“You can check out anytime you like but you can never leave,” the Eagles said. Whenever I stay at a hotel, even for a night or two, I get a funny feeling just before I leave that I have forgotten something. I check all the drawers, even though I know there’s nothing in them but hairdryers and Bibles. I search under the bed for stray socks. I triplecheck the location of my toothbrush. Even when I know I haven’t forgotten anything, I still leave the room feeling like I have. It’s time to check out, and I don’t want to. I’m caught in that moment between an ending and another beginning, worrying about forgetting everything, trying to make all my belongings fit in my suitcase.
Even as I try to look forward to the next thing I’m doing, I’m already starting to look back. Cue sentimental music as a montage of my year unrolls, framed at all times by a blue California sky.

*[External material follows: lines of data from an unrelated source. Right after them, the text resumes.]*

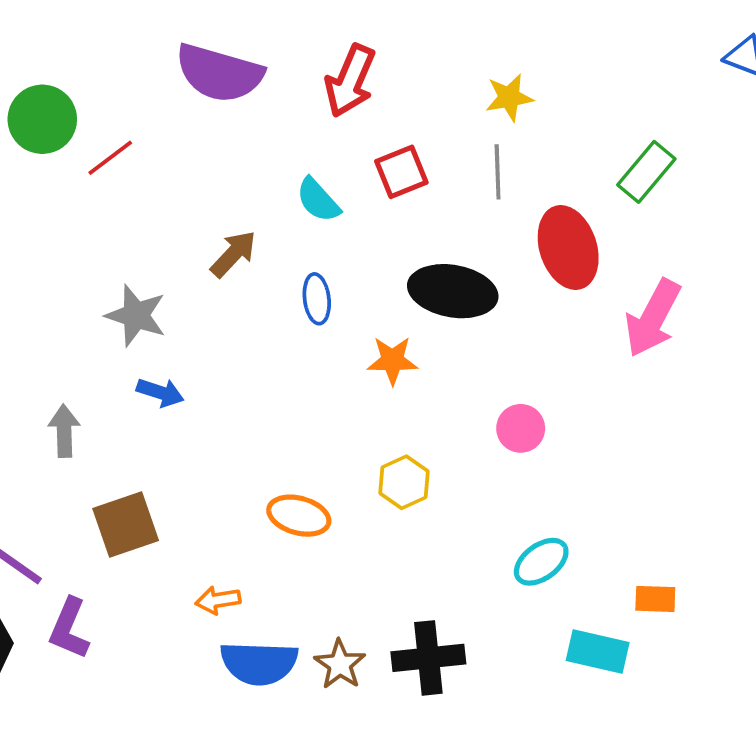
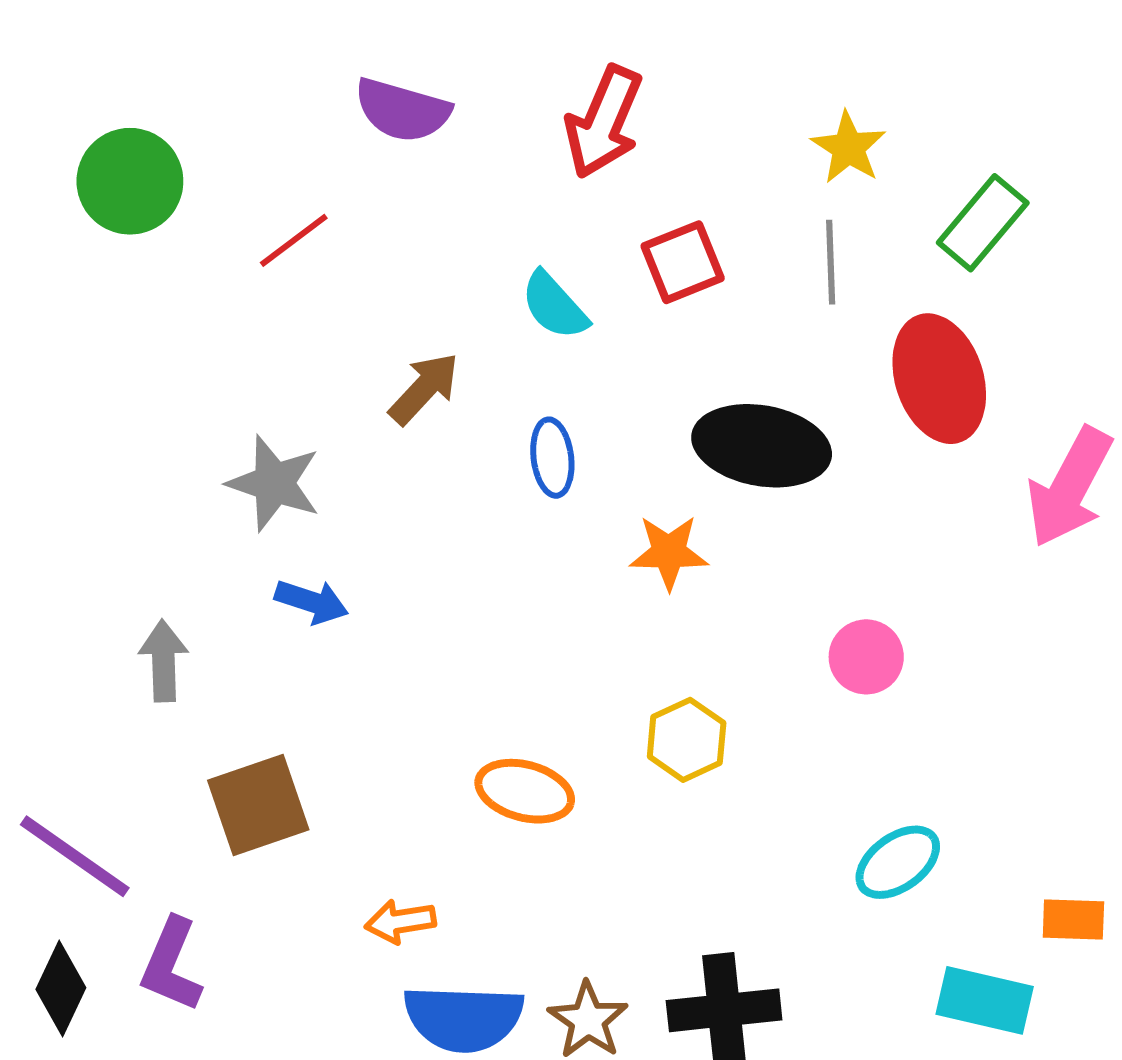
purple semicircle: (219, 73) -> (402, 110), size x0.7
yellow star: (509, 97) -> (848, 148), turned -30
red line: (110, 158) -> (294, 240), moved
green rectangle: (646, 172) -> (983, 223), moved

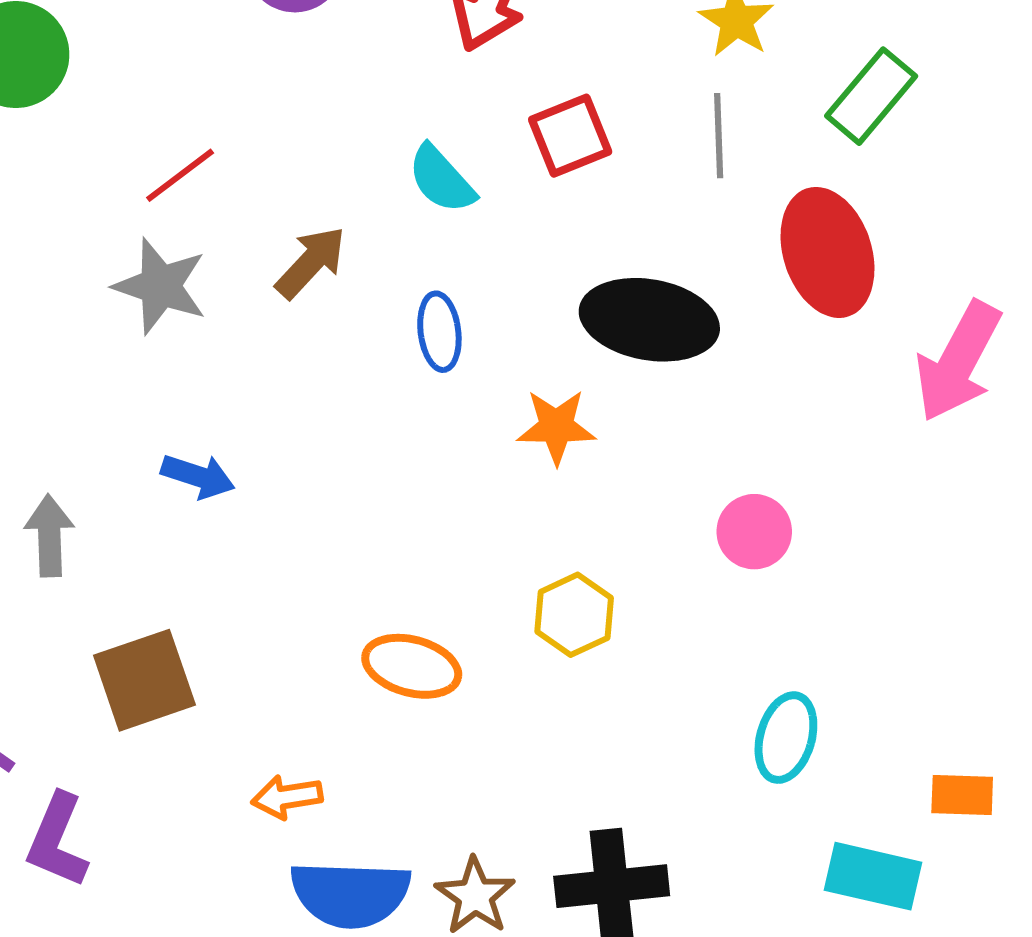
red line: (294, 240) -> (180, 175), moved
gray star: (274, 483) -> (160, 286), moved
cyan ellipse: (898, 862) -> (786, 738), turned -38

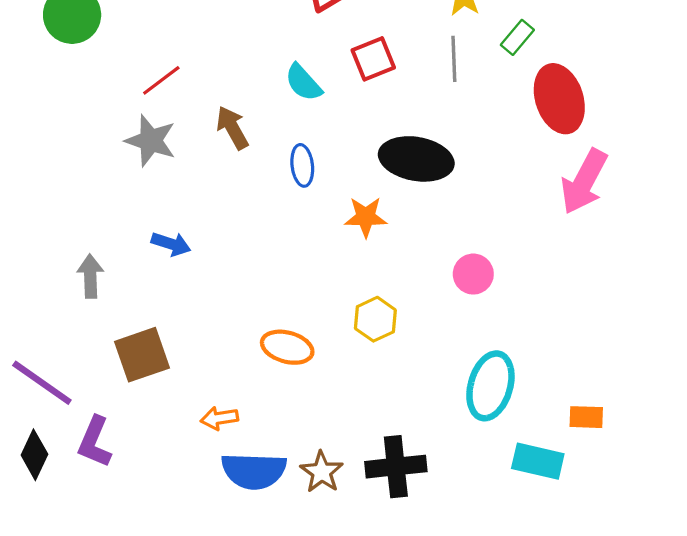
green rectangle: (871, 96) -> (517, 37), moved, size x0.7
red ellipse: (828, 252) -> (559, 99), moved
brown arrow: (311, 262) -> (232, 128), turned -72
cyan ellipse: (786, 738) -> (490, 386), size x1.4

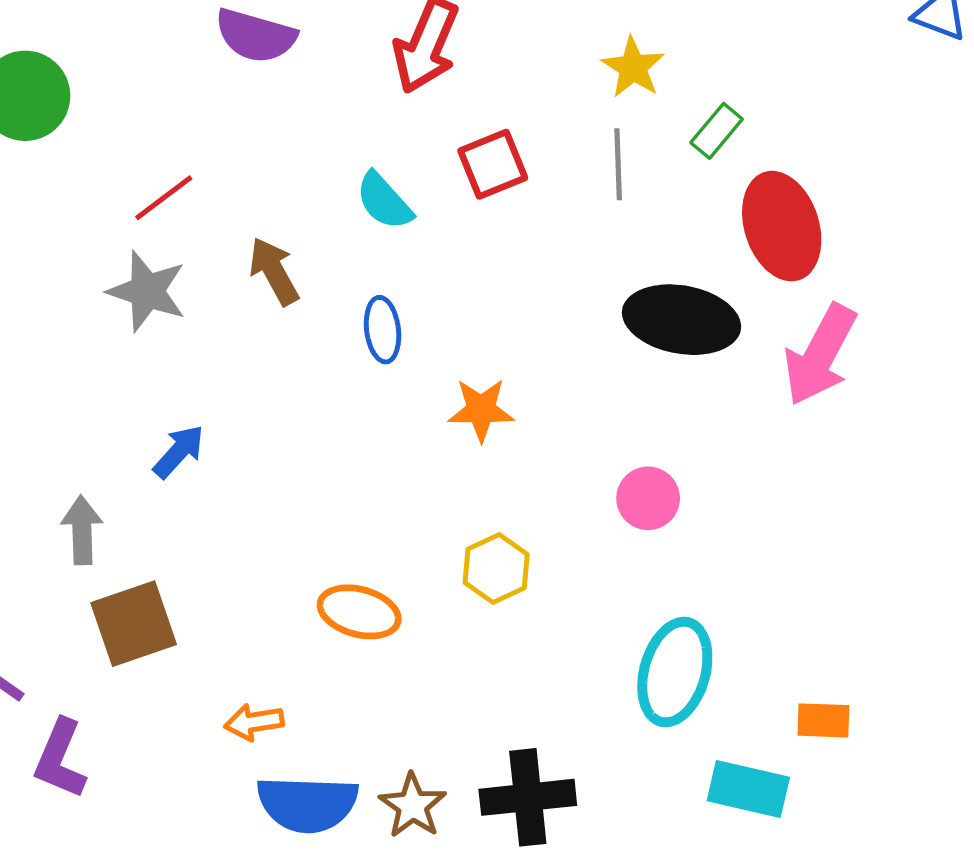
black ellipse: (416, 159) -> (681, 320), moved
blue arrow: (171, 244) -> (179, 452), turned -66
gray arrow: (90, 276) -> (82, 530), moved

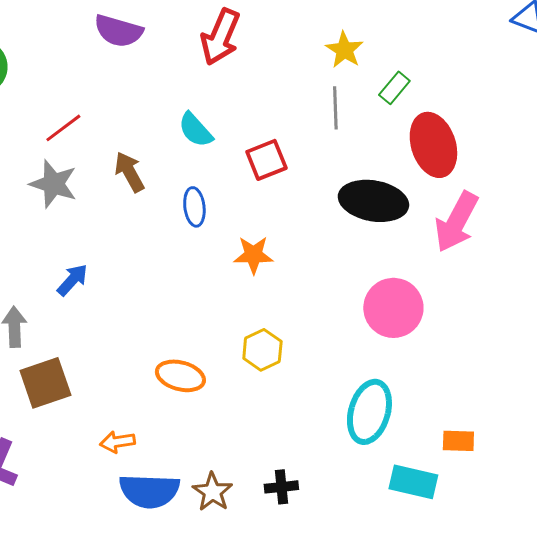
red square: (493, 164) -> (266, 160), moved
pink circle: (648, 498) -> (393, 308), moved, size x1.6
black cross: (528, 797) -> (281, 487), size x0.6

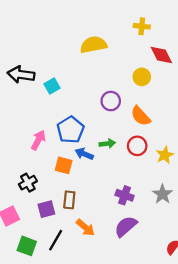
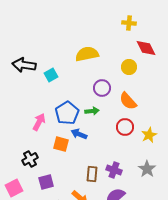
yellow semicircle: (93, 45) -> (87, 54), moved
green arrow: (107, 144) -> (92, 111), moved
brown rectangle: (69, 200) -> (92, 174), moved

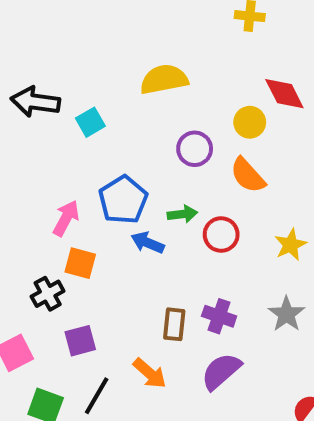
red diamond: (146, 48) -> (284, 94), moved
yellow circle: (129, 67) -> (250, 122), moved
green arrow: (92, 111) -> (182, 214), moved
red circle: (125, 127) -> (221, 235), moved
orange square: (61, 144) -> (80, 263), moved

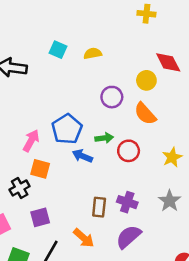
yellow semicircle: (164, 79) -> (93, 53), size x0.6
cyan square: (90, 122) -> (58, 50), moved, turned -36

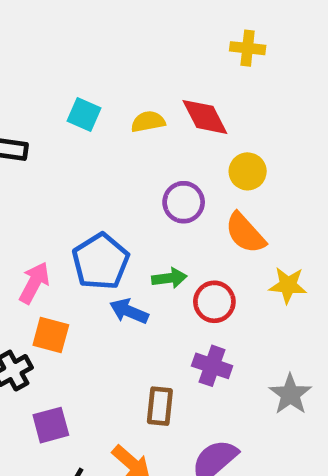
red diamond: (168, 62) -> (205, 117), moved
yellow star: (172, 157) -> (288, 285), moved, turned 30
purple cross: (127, 202) -> (212, 366), moved

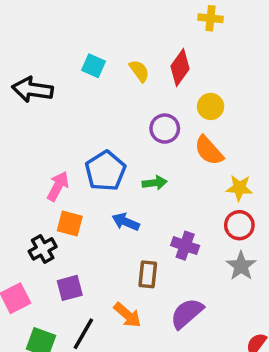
red diamond: (205, 117) -> (180, 67), turned 63
yellow semicircle: (148, 122) -> (139, 71), turned 65
red circle: (214, 302) -> (239, 225), moved
blue arrow: (129, 311) -> (126, 222), moved

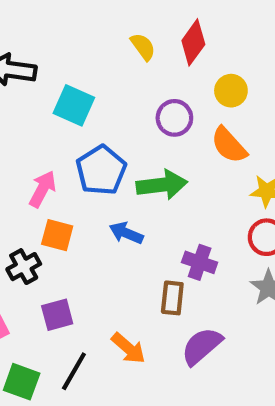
cyan square: (94, 66) -> (74, 105), moved, size x1.4
green arrow: (155, 183) -> (162, 185), size x1.6
brown rectangle: (148, 274) -> (172, 298), moved

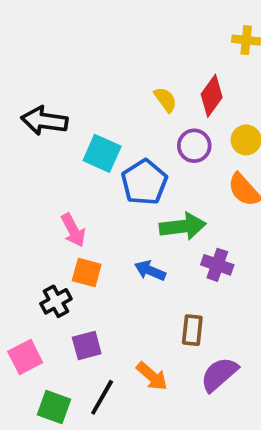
purple circle: (174, 118) -> (194, 146), moved
blue pentagon: (101, 170) -> (144, 182), moved
pink arrow: (43, 189) -> (73, 230), turned 124
purple cross: (200, 262) -> (217, 265), moved

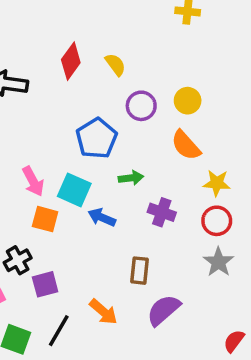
red diamond: (212, 96) -> (71, 61), moved
cyan square: (102, 153) -> (74, 190), moved
green arrow: (183, 226) -> (131, 178), size x0.6
black cross: (56, 301) -> (18, 260), moved

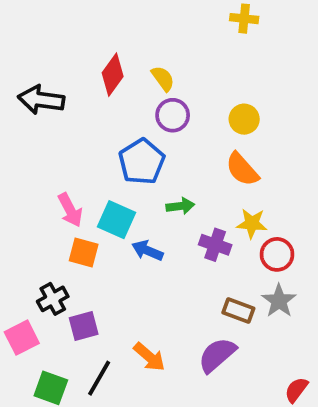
purple circle: (141, 106) -> (173, 115), moved
yellow star: (217, 183) -> (252, 223), moved
brown rectangle: (139, 271) -> (238, 310), moved, turned -76

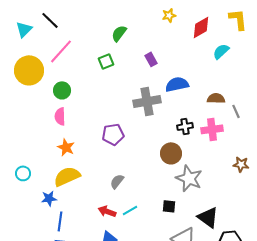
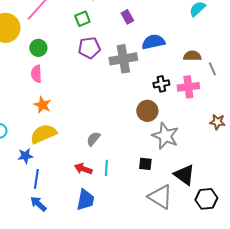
purple pentagon: (113, 134) -> (89, 48), moved
cyan line: (130, 210) -> (106, 168), turned -56

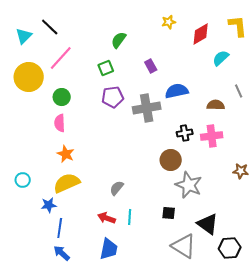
gray line: (212, 69) -> (239, 91), moved

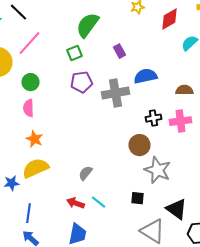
green semicircle: (119, 40) -> (88, 25), size x1.5
blue star: (49, 205) -> (12, 183), moved
cyan line: (130, 217) -> (98, 202), turned -56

The period just before you leave anywhere you have been for some time can be exhausting. Just thinking about all the goodbyes I will have to say over the next few weeks makes me tired. Growing up in Ireland, I attended a kind of summer camp called “Irish college” for three weeks. You have to speak Irish all the time. No one knows what is going on. For those three weeks, you become closer than you ever imagined possible to the people you’re sharing this experience with — you’re all away from home and you rely heavily on each other. When the three weeks come to an end, you part with promises to stay in touch — sometimes you do, more often you don’t. You go home and move on with your life.
But leaving Berkeley after nine months will not be so easy. There are just too many goodbyes to be said. Find me a person who likes goodbyes, and I will write “asshole” across their forehead. The term “see you later” was invented to make goodbyes a little easier. Maybe we will see the person later, maybe we won’t, but the possibility of it makes parting a little easier to swallow. The weeks just before I leave have become a long checklist of people to see, places to go, a few last things to add to my “Berkeley experience.”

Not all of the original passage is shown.